In this form of the invention, the main lift arm sections or links 30, have control arms 54 fixed thereto, at a location spaced forwardly from the pivot pin 38. The control arms 54 are made of two spaced plates and extend downwardly along the sides of the operator's compartment 18, as can be seen, to a location just above the fenders 22. Hydraulic actuator or cylinder attachment plate sections 56 are secured to the main lift arm section 30 on each side of the boom assembly in a suitable manner, or can be part of the plates forming control arms 54.
A separate double acting hydraulic actuator or cylinder assembly 58 is mounted on each of the sides of the main frame, and has a rod that is extendable and retractable. The rod has a rod end that is connected with a suitable pin 60 between the respective spaced plates 56. The base end of each actuator or cylinder 58 is connected with a suitable pin 62 to the main frame 14 and, as shown, is located between the plates forming uprights 20. It should be noted that the base end pin 62 for the double acting hydraulic actuator or cylinder 58 is substantially lower than the pivot pins 40. The actuator extends upwardly and forwardly from the pivot pin 62 to pin 60n.
A control link, which in the form of the invention is a fixed length or rigid link, is indicated generally at 66. There is a rigid control link on each side of the main frame 14, and thus there is a separate control link 66 for each of the lift arm of the boom assembly. Each of the links 66 has a forward end pivotally mounted with a suitable pin 68 to a bracket fixed on the respective fender 22 and thus to main frame 14 of machine 12. The opposite end of the rigid link 66 is connected with a suitable pin 70 to an end of the respective control arm 54 on each of the main lift arm sections 30 and is positioned between the plates forming the respective control arm 54.
Each link 66 is substantially horizontal with the boom assembly 24 in its lowered position.

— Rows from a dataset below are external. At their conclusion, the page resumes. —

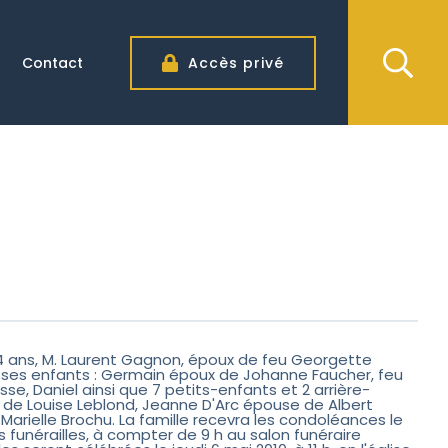
Contact
Accès privé
 84 ans, M. Laurent Gagnon, époux de feu Georgette
uil ses enfants : Germain époux de Johanne Faucher, feu
se, Daniel ainsi que 7 petits-enfants et 2 arrière-
x de Louise Leblond, Jeanne D'Arc épouse de Albert
rielle Brochu. La famille recevra les condoléances le
es funérailles, à compter de 9 h au salon funéraire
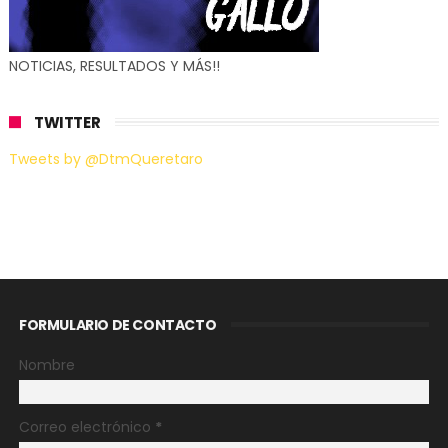
NOTICIAS, RESULTADOS Y MÁS!!
TWITTER
Tweets by @DtmQueretaro
FORMULARIO DE CONTACTO
Nombre
Correo electrónico
*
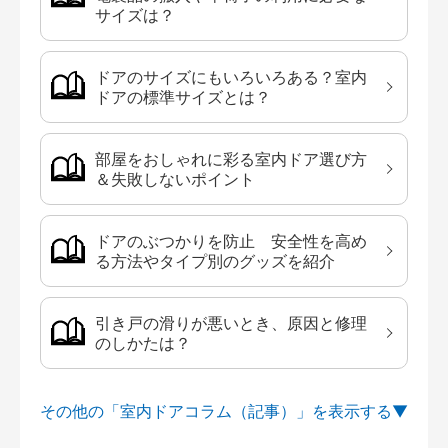
サイズは？
ドアのサイズにもいろいろある？室内
ドアの標準サイズとは？
部屋をおしゃれに彩る室内ドア選び方
＆失敗しないポイント
ドアのぶつかりを防止 安全性を高め
る方法やタイプ別のグッズを紹介
引き戸の滑りが悪いとき、原因と修理
のしかたは？
その他の「室内ドアコラム（記事）」を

When working with a bucket and the like, there is a rearward force on the boom assembly during the loading of the bucket. The horizontal links 66 are substantially parallel to the direction of rearward force and will tend to hold each of the individual main lift arm sections 30 and rear lift arm links 32 from rearward movement. Part of this rearward load of course will also be transferred through the pins 38 to the rear lift arm links 32 and thus to the pivot 40 on the frame uprights, but with the articulated lift arms, that is, two lift arm sections pivoted together, there would be a tendency to cause folding of the main lift arm sections and rear lift arm links from horizontal load vectors acting rearwardly against the pin 46. The links 66, actuator 58, the main lift arm section 30, and the rear lift arm section or link on each side of the boom assembly lie in a common plane to save lateral space and to fit existing skid steer machines without reducing the width of the operator's compartment or increase the overall width of the machine.

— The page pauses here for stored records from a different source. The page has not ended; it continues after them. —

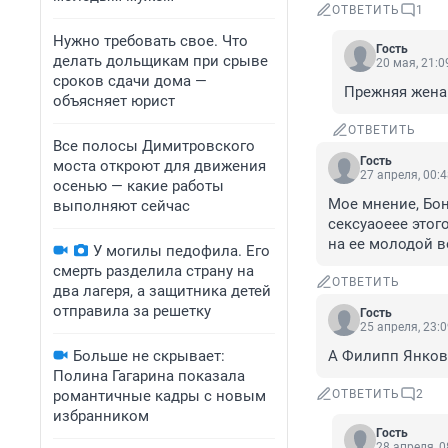
ОТВЕТИТЬ
1
Нужно требовать свое. Что
Гость
делать дольщикам при срыве
20 мая, 21:0
сроков сдачи дома —
Прежняя жена
объясняет юрист
ОТВЕТИТЬ
Все полосы Димитровского
Гость
моста откроют для движения
27 апреля, 00:
осенью — какие работы
Мое мнение, Бон
выполняют сейчас
сексуаоеее этог
на ее молодой в
У могилы педофила. Его
смерть разделила страну на
ОТВЕТИТЬ
два лагеря, а защитника детей
отправила за решетку
Гость
25 апреля, 23:
Больше не скрывает:
А Филипп Янковс
Полина Гагарина показала
романтичные кадры с новым
ОТВЕТИТЬ
2
избранником
Гость
28 апреля, 0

The actuators or cylinder assemblies 58 can be operated using a valve and a source of hydraulic pressure (not shown) to raise the boom assembly 24 to a raised, dumping position. As the boom assembly raises, the path of travel of the axis of the pin 46, or front edge of the bucket will define a substantially vertical path throughout the upper part of the working range used for dumping of buckets. Referring to Figure 1, the boom assembly 24 is shown at its lowered position. In Figure 3, the path of movement of the pin 46 is illustrated, and after the pin 46 reaches a height above the support surface 42 substantially equal to the level of the pin 40 (as shown by a horizontal dashed line in Figure 3), instead of moving on an arc rearwardly at the same time that the lift arms are raised further, the axis of the pin 46 moves substantially vertically to the full raised position of the lift arms. The tilt cylinder 52 can be operated as desired for tilting the subframe 50 and the bucket 48 about the axis of pins 46, in the usual manner. It also follows that in any particular tilted position of the bucket 48, each point of the bucket, such as the leading edge, will move along a path corresponding to the path of the axis of the pin 46.

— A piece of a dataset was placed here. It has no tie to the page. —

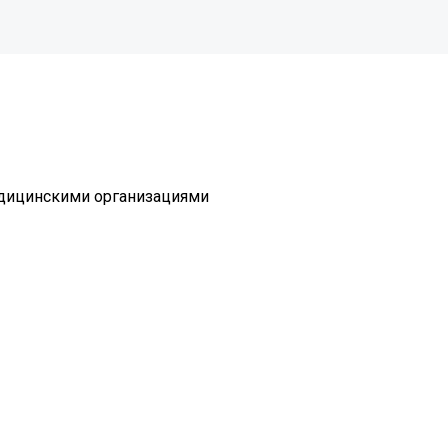
едицинскими организациями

In the lowered position of the boom assembly 24, the main lift arm section or link 30 and the rear lift arm section or link 32 on each side of the loader form an included acute angle between the center line of the rear link 32, between the axes of pivot pins 38 and 40, and the line between the axes of pivot pin 38 and pin 46. This included angle is represented by the double arrow 74. As the lift cylinder or actuator 58 is operated to start to raise the boom assembly 24 and, therefore, the bucket 48, the included angle represented at 74 will first decrease as the rear lift arm links 32 will be forced to move rearwardly by the rigid link 66, which pivots about pin 68 in an upward arc.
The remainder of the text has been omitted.